So at a later date when a prospectus for that groups new juried exhibit arrived at my studio, I thought there would be no way I would enter it again. Like a silly child, those same emotions of rejection came over me and I tossed the application into the trash.


A few days later while eating Chinese take out and looking at a fortune cookie on my table, I was again grumbling about the rejection. That’s when this idea came to me about a new painting. I immediately threw a sketch together to plan the composition and then took the cookie, put it in a nice bowl and took it outside to capture the lighting and shadows onto the cookie under the warm spring sun. Thus, “Fortune Fail” was painted.


I entered the painting into the exhibit and it was accepted. It was well received with few people knowing that rejection from the previous show was the creative catalyst. I’ve since entered the painting into several other shows and it usually gets accepted. Greeting cards I had made of this painting sell very well at my art events. Although I wonder what people are writing when they send the greeting card to a friend.
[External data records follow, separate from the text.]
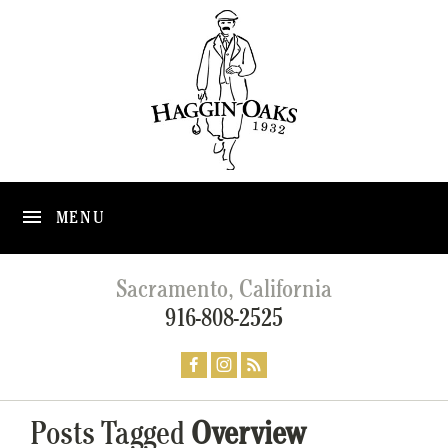
MENU
Sacramento, California
916-808-2525
Posts Tagged
Overview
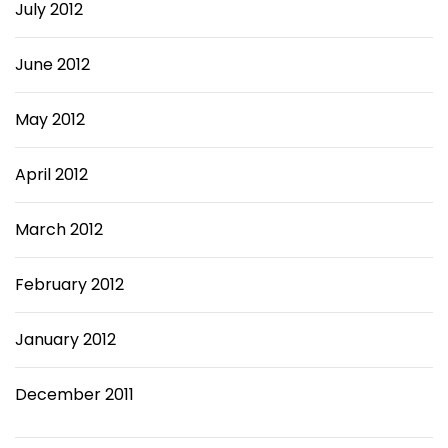
July 2012
June 2012
May 2012
April 2012
March 2012
February 2012
January 2012
December 2011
Once again this painting has been accepted into an exhibit. I can next be seen at the Los Gatos Art Association Fall Member Juried Show from November 3rd through November 30th, 2013 held at the Addison-Penzak Jewish Community Center, 14855 Oka Road, Los Gatos.


What I learned from this experience is to not be so afraid of rejection. You won’t get accepted if you don’t try. And on occasion, a rejection could lead to something better.